**Records shown**
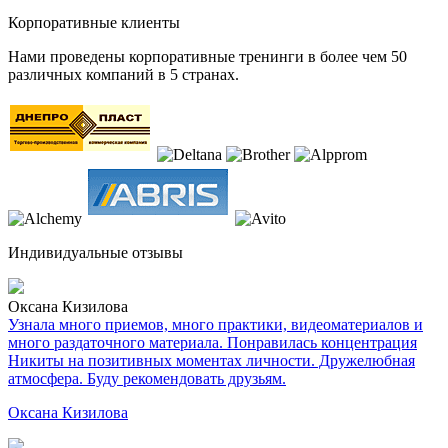
Корпоративные клиенты
Нами проведены корпоративные тренинги в более чем 50
различных компаний в 5 странах.
Индивидуальные отзывы
Оксана Кизилова
Узнала много приемов, много практики, видеоматериалов и
много раздаточного материала. Понравилась концентрация
Никиты на позитивных моментах личности. Дружелюбная
атмосфера. Буду рекомендовать друзьям.
Оксана Кизилова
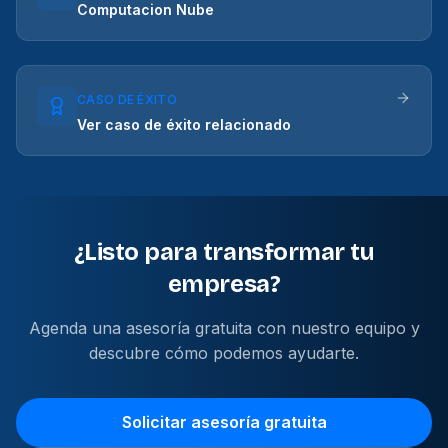
Computacion Nube
CASO DE ÉXITO
Ver caso de éxito relacionado
¿Listo para transformar tu
empresa?
Agenda una asesoría gratuita con nuestro equipo y
descubre cómo podemos ayudarte.
Solicitar asesoría gratuita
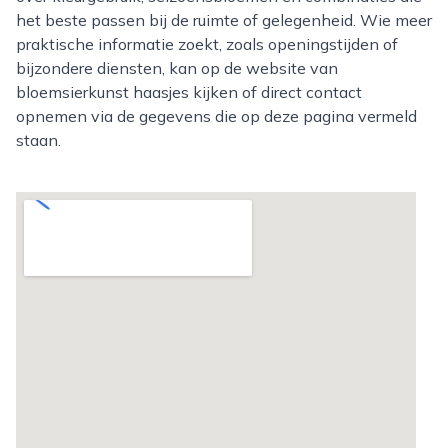
het beste passen bij de ruimte of gelegenheid. Wie meer
praktische informatie zoekt, zoals openingstijden of
bijzondere diensten, kan op de website van
bloemsierkunst haasjes kijken of direct contact
opnemen via de gegevens die op deze pagina vermeld
staan.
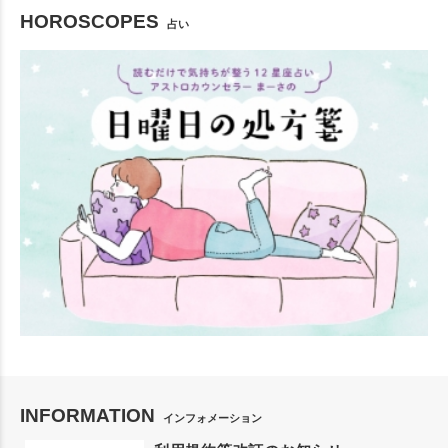
HOROSCOPES
占い
INFORMATION
インフォメーション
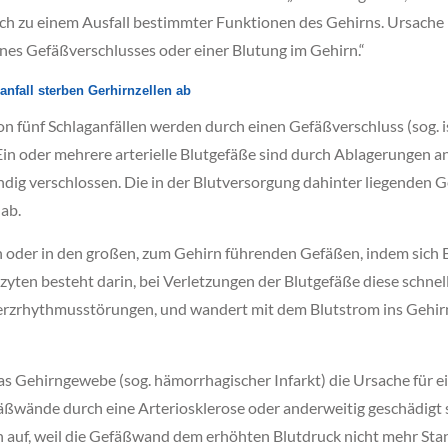
ich zu einem Ausfall bestimmter Funktionen des Gehirns. Ursache
nes Gefäßverschlusses oder einer Blutung im Gehirn.“
nfall sterben Gerhirnzellen ab
on fünf Schlaganfällen werden durch einen Gefäßverschluss (sog. i
Ein oder mehrere arterielle Blutgefäße sind durch Ablagerungen 
ndig verschlossen. Die in der Blutversorgung dahinter liegenden 
 ab.
n oder in den großen, zum Gehirn führenden Gefäßen, indem sich Bl
ten besteht darin, bei Verletzungen der Blutgefäße diese schnell 
rzrhythmusstörungen, und wandert mit dem Blutstrom ins Gehirn,
das Gehirngewebe (sog. hämorrhagischer Infarkt) die Ursache für e
efäßwände durch eine Arteriosklerose oder anderweitig geschädigt
nn auf, weil die Gefäßwand dem erhöhten Blutdruck nicht mehr Sta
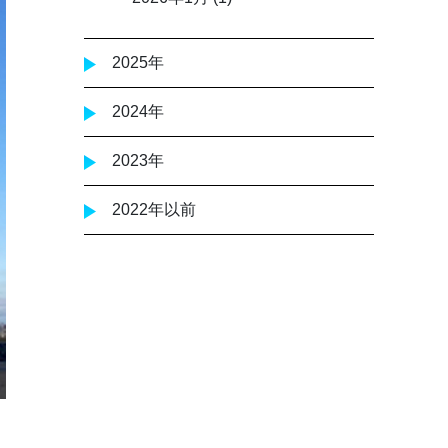
2025年
2024年
2023年
2022年以前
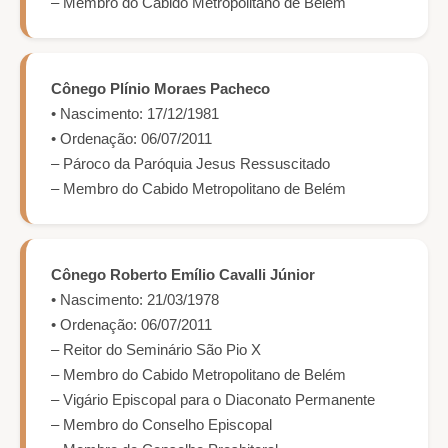
– Membro do Cabido Metropolitano de Belém
Cônego Plínio Moraes Pacheco
• Nascimento: 17/12/1981
• Ordenação: 06/07/2011
– Pároco da Paróquia Jesus Ressuscitado
– Membro do Cabido Metropolitano de Belém
Cônego Roberto Emílio Cavalli Júnior
• Nascimento: 21/03/1978
• Ordenação: 06/07/2011
– Reitor do Seminário São Pio X
– Membro do Cabido Metropolitano de Belém
– Vigário Episcopal para o Diaconato Permanente
– Membro do Conselho Episcopal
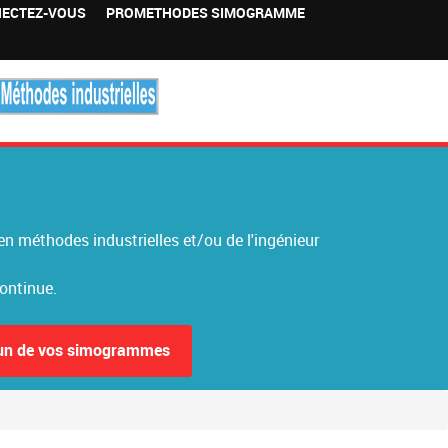
ECTEZ-VOUS
PROMETHODES SIMOGRAMME
 méthodes industrielles et/ou de l'ingénieur
continue.
'un de vos simogrammes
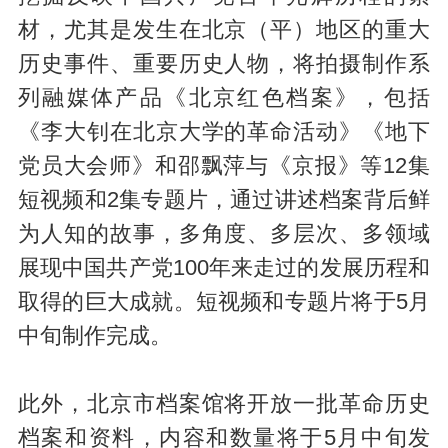
材，尤其是发生在北京（平）地区的重大
历史事件、重要历史人物，将拍摄制作系
列融媒体产品《北京红色档案》，包括
《李大钊在北京大学的革命活动》《地下
党员大会师》和邵飘萍与《京报》等12集
短视频和2集专题片，通过讲述档案背后鲜
为人知的故事，多角度、多层次、多领域
展现中国共产党100年来走过的发展历程和
取得的巨大成就。短视频和专题片将于5月
中旬制作完成。
此外，北京市档案馆将开放一批革命历史
档案和资料，内容和数量将于5月中旬发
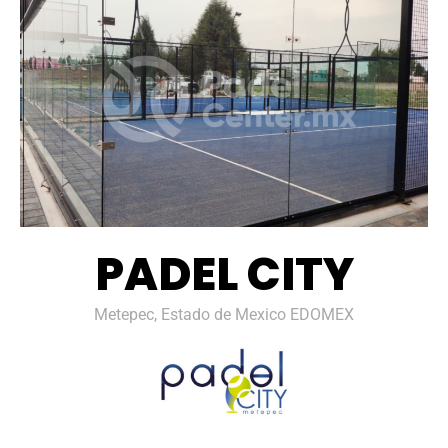
PADEL CITY
Metepec, Estado de Mexico EDOMEX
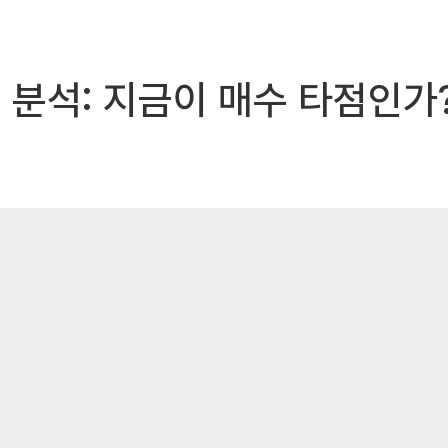
 분석: 지금이 매수 타점인가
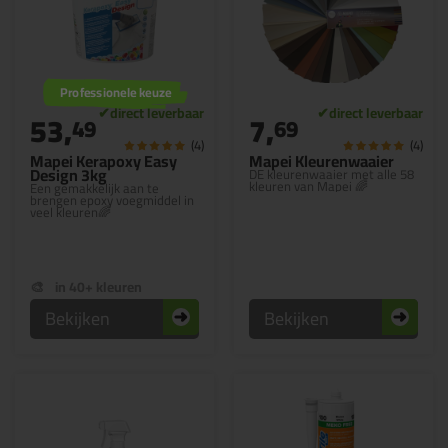
Professionele keuze
53,
7,
49
69
(4)
(4)
Mapei Kerapoxy Easy
Mapei Kleurenwaaier
Design 3kg
DE kleurenwaaier met alle 58
kleuren van Mapei 🌈
Een gemakkelijk aan te
brengen epoxy voegmiddel in
veel kleuren🌈
in 40+ kleuren
Bekijken
Bekijken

**Try it**
Take the lines from the start of the entries through the line containing "descubre cómo podemos ayudarte." and set them down exactly, leaving out every picture.

**Expected output**
Корпоративные клиенты
Нами проведены корпоративные тренинги в более чем 50
различных компаний в 5 странах.
Индивидуальные отзывы
Оксана Кизилова
Узнала много приемов, много практики, видеоматериалов и
много раздаточного материала. Понравилась концентрация
Никиты на позитивных моментах личности. Дружелюбная
атмосфера. Буду рекомендовать друзьям.
Оксана Кизилова
Computacion Nube
CASO DE ÉXITO
Ver caso de éxito relacionado
¿Listo para transformar tu
empresa?
Agenda una asesoría gratuita con nuestro equipo y
descubre cómo podemos ayudarte.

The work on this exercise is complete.